**ASSIGNED TASK**: With the pictures left out, copy the listing below exactly.

++++++

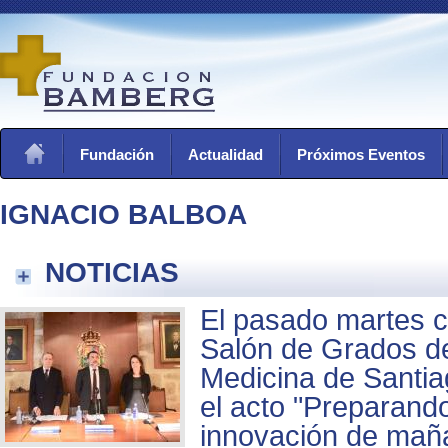
Fundación
Actualidad
Próximos Eventos
IGNACIO BALBOA
NOTICIAS
El pasado martes c
Salón de Grados de
Medicina de Santi
el acto "Preparand
innovación de maña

++++++

**RESPONSE BOX**:
Fundación
Actualidad
Próximos Eventos
IGNACIO BALBOA
NOTICIAS
El pasado martes c
Salón de Grados de
Medicina de Santi
el acto "Preparand
innovación de maña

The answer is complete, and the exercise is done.